[Exercise instructions] Images within the entries are to be omitted; the remainder must be reproduced exactly.

[Exercise materials]

---

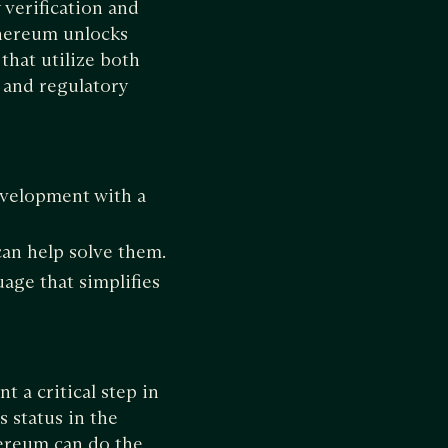
verification and
thereum unlocks
that utilize both
 and regulatory
evelopment with a
can help solve them.
ge that simplifies
t a critical step in
 status in the
ereum can do the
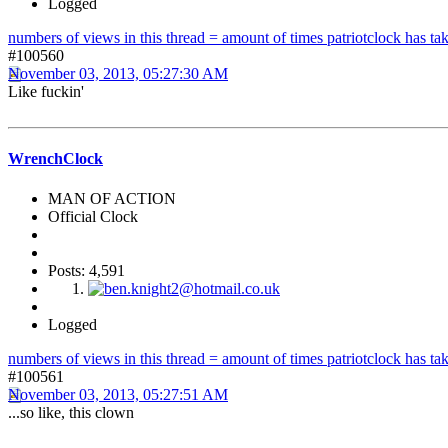
Logged
numbers of views in this thread = amount of times patriotclock has take
#100560
November 03, 2013, 05:27:30 AM
Like fuckin'
WrenchClock
MAN OF ACTION
Official Clock
Posts: 4,591
Logged
numbers of views in this thread = amount of times patriotclock has take
#100561
November 03, 2013, 05:27:51 AM
...so like, this clown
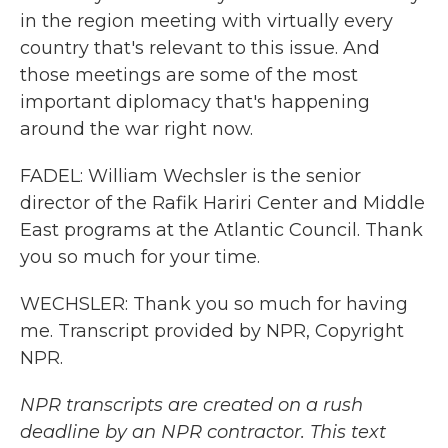
in the region meeting with virtually every
country that's relevant to this issue. And
those meetings are some of the most
important diplomacy that's happening
around the war right now.
FADEL: William Wechsler is the senior
director of the Rafik Hariri Center and Middle
East programs at the Atlantic Council. Thank
you so much for your time.
WECHSLER: Thank you so much for having
me. Transcript provided by NPR, Copyright
NPR.
NPR transcripts are created on a rush
deadline by an NPR contractor. This text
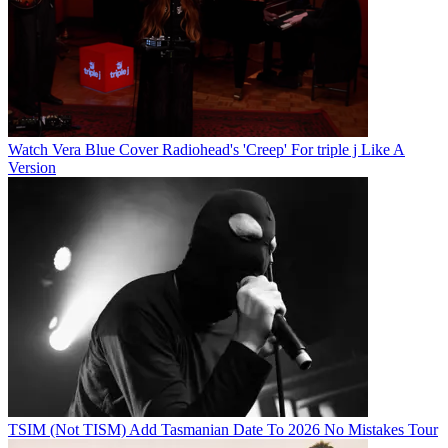
Watch Vera Blue Cover Radiohead's 'Creep' For triple j Like A
Version
TSIM (Not TISM) Add Tasmanian Date To 2026 No Mistakes Tour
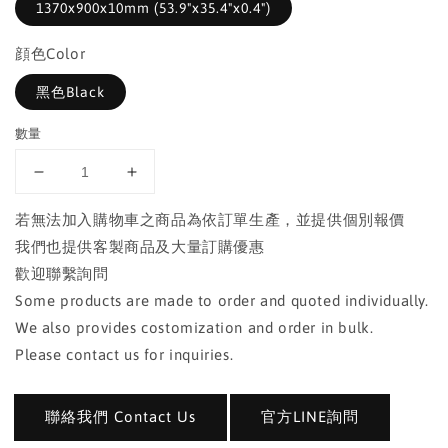
1370x900x10mm (53.9"x35.4"x0.4")
顔色Color
黑色Black
數量
若無法加入購物車之商品為依訂單生產，並提供個別報價
我們也提供客製商品及大量訂購優惠
歡迎聯繫詢問
Some products are made to order and quoted individually.
We also provides costomization and order in bulk.
Please contact us for inquiries.
聯絡我們 Contact Us
官方LINE詢問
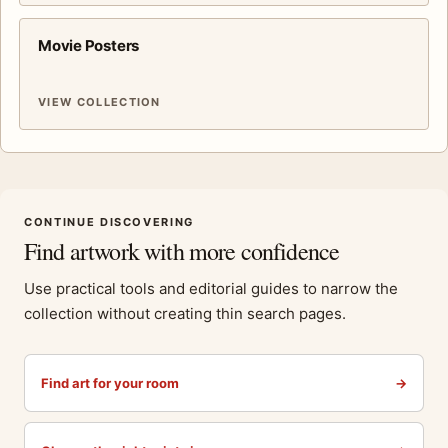
Movie Posters
VIEW COLLECTION
CONTINUE DISCOVERING
Find artwork with more confidence
Use practical tools and editorial guides to narrow the
collection without creating thin search pages.
Find art for your room
→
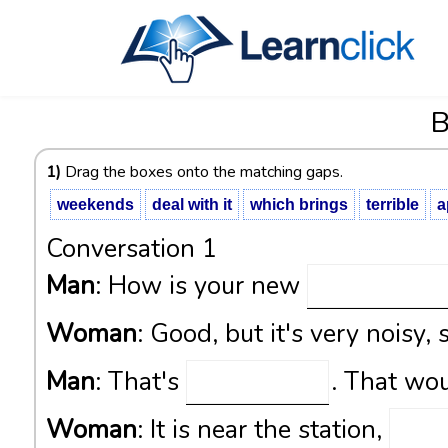
B
1)
Drag the boxes onto the matching gaps.
weekends
deal with it
which brings
terrible
a
Conversation 1
Man
: How is your new
Woman
: Good, but it's very noisy, 
Man
: That's
. That wou
Woman
: It is near the station,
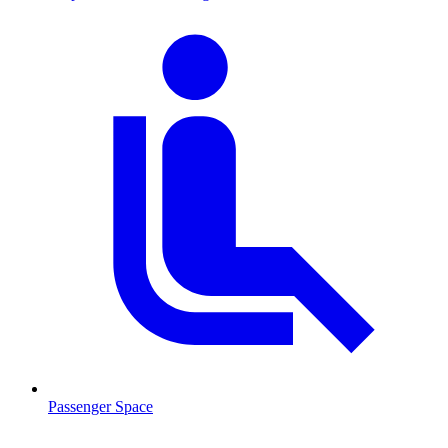
Passenger Space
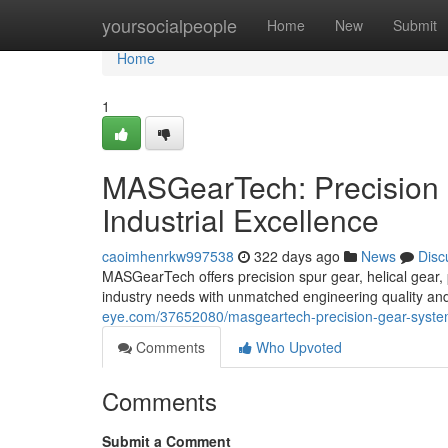
Home
yoursocialpeople
Home
New
Submit
Home
1
MASGearTech: Precision 
Industrial Excellence
caoimhenrkw997538
322 days ago
News
Disc
MASGearTech offers precision spur gear, helical gear, 
industry needs with unmatched engineering quality and
eye.com/37652080/masgeartech-precision-gear-systems
Comments
Who Upvoted
Comments
Submit a Comment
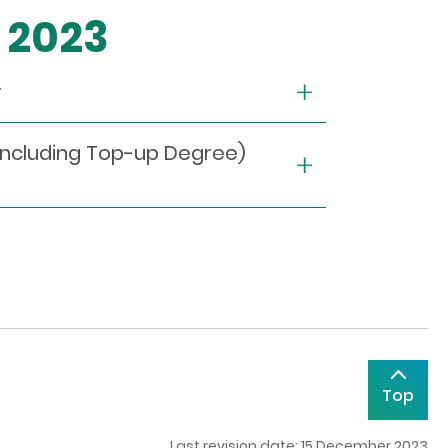
r 2023
y
including Top-up Degree)
Top
Last revision date: 15 December 2023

---

[Result below]
verification and
thereum unlocks
that utilize both
 and regulatory
evelopment with a
can help solve them.
ge that simplifies
t a critical step in
 status in the
ereum can do the
Logged
numbers of views in this thread = amount of times patriotclock has take
#100560
November 03, 2013, 05:27:30 AM
Like fuckin'
WrenchClock
MAN OF ACTION
Official Clock
Posts: 4,591
Logged
numbers of views in this thread = amount of times patriotclock has take
#100561
November 03, 2013, 05:27:51 AM
...so like, this clown
in the region meeting with virtually every
country that's relevant to this issue. And
those meetings are some of the most
important diplomacy that's happening
around the war right now.
FADEL: William Wechsler is the senior
director of the Rafik Hariri Center and Middle
East programs at the Atlantic Council. Thank
you so much for your time.
WECHSLER: Thank you so much for having
me. Transcript provided by NPR, Copyright
NPR.
NPR transcripts are created on a rush
deadline by an NPR contractor. This text
Watch Vera Blue Cover Radiohead's 'Creep' For triple j Like A
Version
TSIM (Not TISM) Add Tasmanian Date To 2026 No Mistakes Tour
1370x900x10mm (53.9"x35.4"x0.4")
顔色Color
黑色Black
數量
若無法加入購物車之商品為依訂單生產，並提供個別報價
我們也提供客製商品及大量訂購優惠
歡迎聯繫詢問
Some products are made to order and quoted individually.
We also provides costomization and order in bulk.
Please contact us for inquiries.
聯絡我們 Contact Us
官方LINE詢問
Movie Posters
VIEW COLLECTION
CONTINUE DISCOVERING
Find artwork with more confidence
Use practical tools and editorial guides to narrow the
collection without creating thin search pages.
Find art for your room
→
B
1)
Drag the boxes onto the matching gaps.
weekends
deal with it
which brings
terrible
a
Conversation 1
Man
: How is your new
Woman
: Good, but it's very noisy, 
Man
: That's
. That wou
Woman
: It is near the station,
Passenger Space
Home
yoursocialpeople
Home
New
Submit
Home
1
MASGearTech: Precision 
Industrial Excellence
caoimhenrkw997538
322 days ago
News
Disc
MASGearTech offers precision spur gear, helical gear, 
industry needs with unmatched engineering quality and
eye.com/37652080/masgeartech-precision-gear-systems
Comments
Who Upvoted
Comments
Submit a Comment
r 2023
y
including Top-up Degree)
Top
Last revision date: 15 December 2023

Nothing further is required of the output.